Se la contestazione viene spinta fino in fondo, la cosa sarà portata in giudizio e, in tal caso, sarà un giudice a stabilire se i fatti da te indicati costituiscono o meno giusta causa.

Per questi motivi, quando vi trovate nella necessità di liberarvi da un contratto, e ci sono buoni presupposti, il metodo corretto non è, di solito, quello di studiare la cosa in modo eccessivamente analitico, per capire alla luce della giurisprudenza se la situazione può legittimare il recesso, ma quello di trovare un accordo con l’altra parte contrattuale.

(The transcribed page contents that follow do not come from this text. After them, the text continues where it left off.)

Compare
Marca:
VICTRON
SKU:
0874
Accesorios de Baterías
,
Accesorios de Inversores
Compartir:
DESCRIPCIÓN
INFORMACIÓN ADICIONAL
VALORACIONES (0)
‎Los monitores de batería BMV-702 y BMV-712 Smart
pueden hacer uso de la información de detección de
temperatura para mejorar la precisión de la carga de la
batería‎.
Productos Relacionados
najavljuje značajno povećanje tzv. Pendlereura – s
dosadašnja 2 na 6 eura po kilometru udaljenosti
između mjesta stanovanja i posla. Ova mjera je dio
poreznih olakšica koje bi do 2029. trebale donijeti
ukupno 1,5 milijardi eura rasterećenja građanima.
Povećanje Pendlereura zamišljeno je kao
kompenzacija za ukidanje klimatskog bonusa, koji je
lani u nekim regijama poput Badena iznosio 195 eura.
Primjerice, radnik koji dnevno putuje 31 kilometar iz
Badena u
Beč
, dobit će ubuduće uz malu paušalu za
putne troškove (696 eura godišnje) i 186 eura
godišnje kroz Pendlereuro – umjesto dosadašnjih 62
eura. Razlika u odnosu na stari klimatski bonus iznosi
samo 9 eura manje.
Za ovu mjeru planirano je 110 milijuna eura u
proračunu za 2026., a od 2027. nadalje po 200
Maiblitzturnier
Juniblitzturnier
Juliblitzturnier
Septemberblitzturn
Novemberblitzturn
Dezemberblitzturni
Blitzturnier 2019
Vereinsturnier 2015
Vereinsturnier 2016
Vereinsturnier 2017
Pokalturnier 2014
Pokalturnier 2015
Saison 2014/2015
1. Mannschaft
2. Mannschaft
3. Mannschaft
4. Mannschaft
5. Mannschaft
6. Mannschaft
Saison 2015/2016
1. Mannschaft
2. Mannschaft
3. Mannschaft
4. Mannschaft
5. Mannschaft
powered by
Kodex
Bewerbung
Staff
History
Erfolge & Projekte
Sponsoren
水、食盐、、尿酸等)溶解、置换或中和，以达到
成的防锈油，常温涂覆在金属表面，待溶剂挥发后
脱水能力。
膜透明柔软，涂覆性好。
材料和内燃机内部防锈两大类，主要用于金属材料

Può anche darsi che abbiate ragione e possiate risparmiarvi di pagare, ad esempio, sei mensilità di preavviso. Ma, per evitare contestazioni, che, specialmente in assenza di una adeguata forma di tutela giudiziaria, potrebbero costarvi molto care, una soluzione che vi vedesse corrispondere, sempre ad esempio, due mensilità a titolo bonario, ma di tacitazione di ogni pretesa della proprietà, sarebbe sempre preferibile ad un recesso contestabile.

Ovviamente, la situazione va valutata singolarmente, da caso a caso, ed in concreto, per vedere cosa conviene fare, ma resta il fatto che una soluzione negoziale, consacrata in una scrittura privata, anche molto semplice (scambio di lettere, poche righe, ecc.), tra le parti, rimane sempre definitiva di ogni questione.

Tutto questo non significa che in questi casi non ti serva un avvocato. Anzi, tutto al contrario, un avvocato ti serve ancora di più per raggiungere un accordo con l’altra parte contrattuale, quando invece probabilmente ti servirebbe meno per trovare la giurisprudenza, visto che oggigiorno con google si trovano molte massime. Solo un avvocato sa come muoversi nel modo più opportuno per agevolare l’addensarsi di un accordo sul punto.